Otro de los puntos críticos es la duración. Con una extensión de tres horas, incluyendo un intermedio, el montaje se percibe excesivamente largo. Esta prolongación parece responder a la intención de ser exhaustivos con el texto original, pero esta fidelidad extrema juega en contra de la agilidad dramática. La adaptación se muestra prudente, arriesgando poco en cuanto a nuevas lecturas o propuestas escénicas, lo que podría haber dado mayor frescura al conjunto.

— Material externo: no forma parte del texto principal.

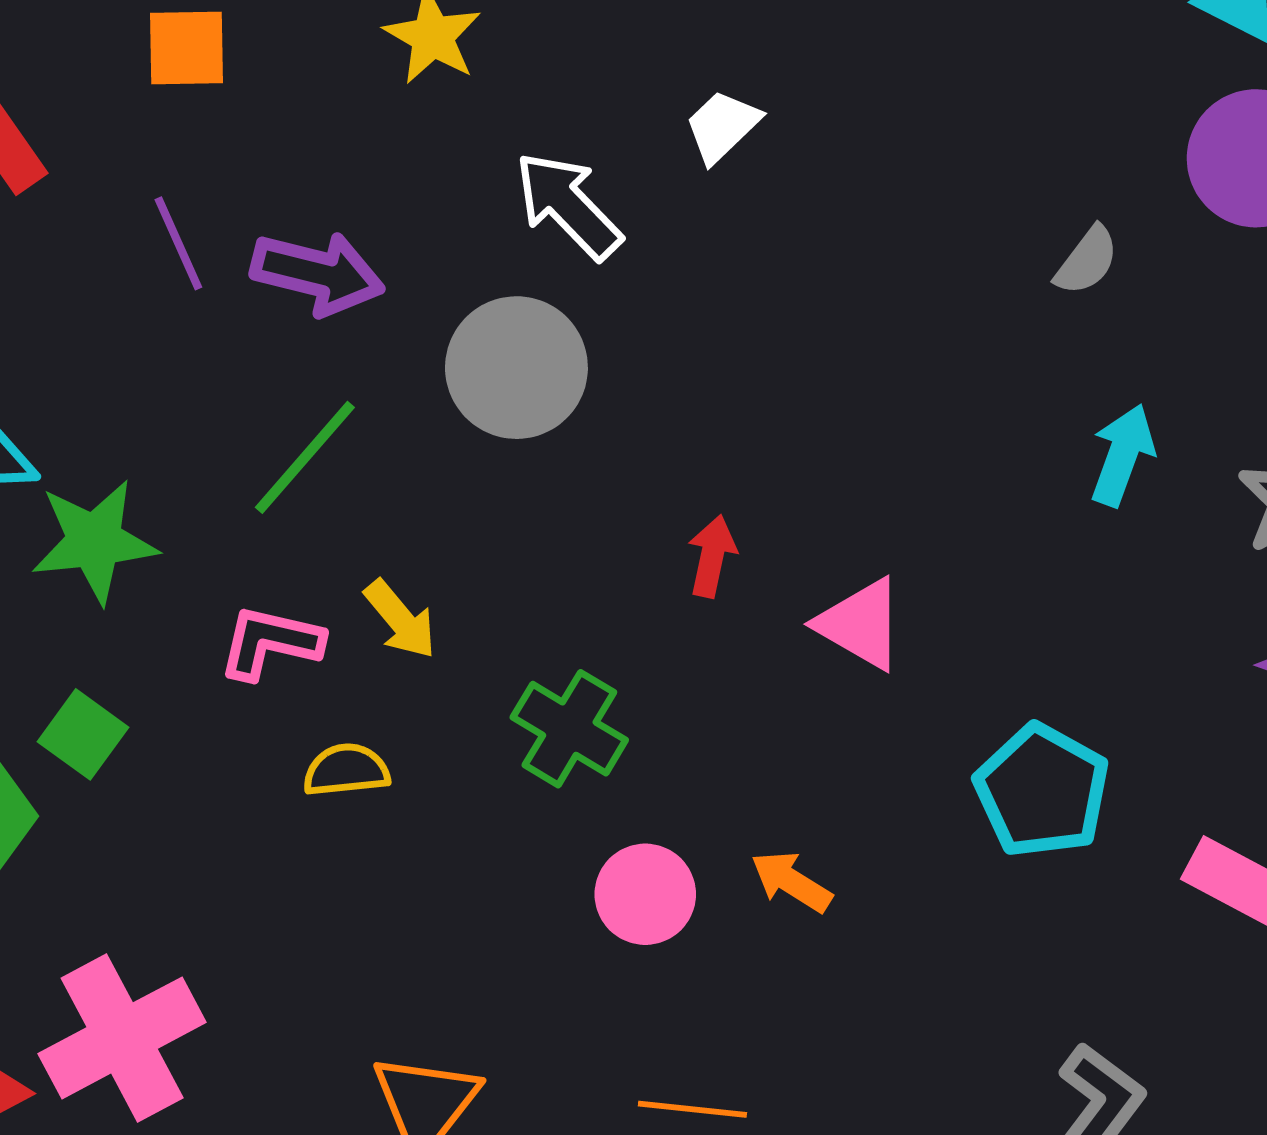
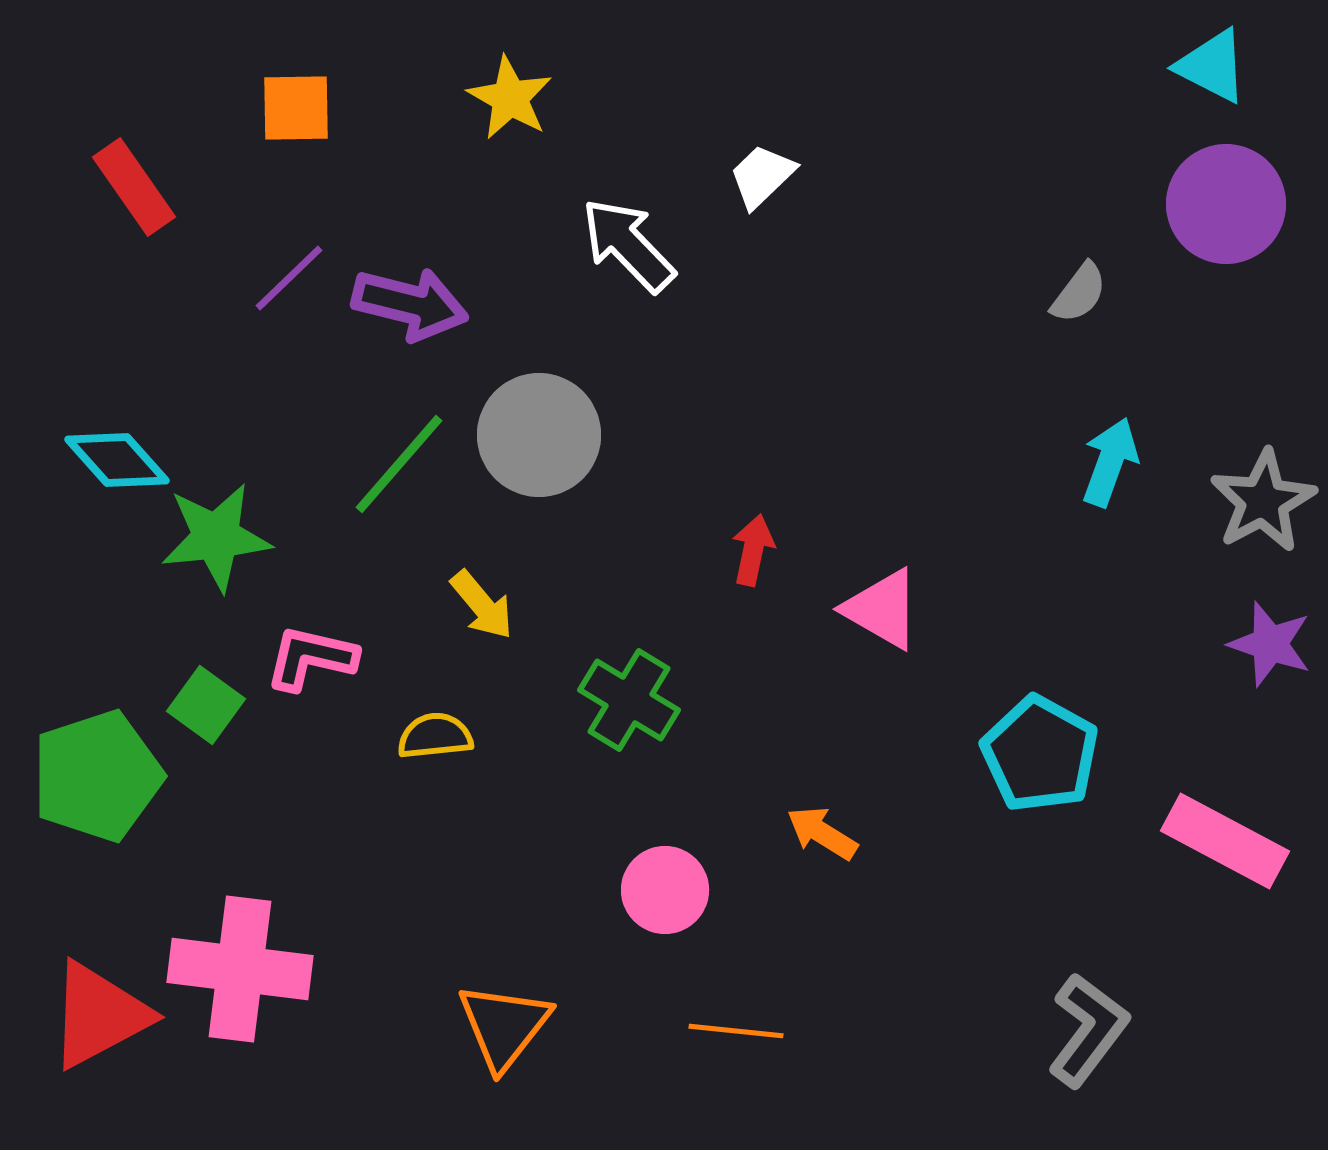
purple line: (178, 243) -> (289, 278), turned 70
gray circle: (516, 368) -> (539, 435), moved
pink L-shape: (270, 642) -> (311, 658), moved
pink circle: (645, 894) -> (665, 890), moved
pink cross: (122, 1038) -> (240, 969), turned 35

Sin embargo, a pesar de estas limitaciones, la obra ofrece más aciertos que errores. La puesta en escena destaca por su capacidad de inmersión sensorial. Los recursos visuales, auditivos e incluso olfativos permiten al espectador adentrarse por completo en la atmósfera opresiva de la casa de la calle Aribau. El diseño de luces juega con los claroscuros para simbolizar la dualidad entre la libertad y la opresión, mientras que las proyecciones audiovisuales aportan una dimensión onírica que refuerza la perspectiva subjetiva de Andrea.
Otro de los grandes aciertos de la obra es, sin duda, el reparto. Se trata de una obra coral en la que cada actor tiene su momento para brillar. Los personajes, cada uno con sus sombras y claros, logran transmitir la complejidad psicológica que Carmen Laforet plasmó en su novela. Pero, sin duda, la interpretación más destacada es la de Júlia Roch, quien da vida a Andrea con una naturalidad y fuerza conmovedoras. Su presencia escénica es magnética, y su capacidad para recitar largas parrafadas con una emoción contenida demuestra una gran maestría actoral.
A pesar de los excesos narrativos y la extensión de la obra, la intensidad emocional y la fuerza visual logran atrapar al espectador en la historia de una joven que lucha por salir de la oscuridad hacia la luz. La obra se puede ver hasta el 22 de diciembre en el teatro María Guerrero.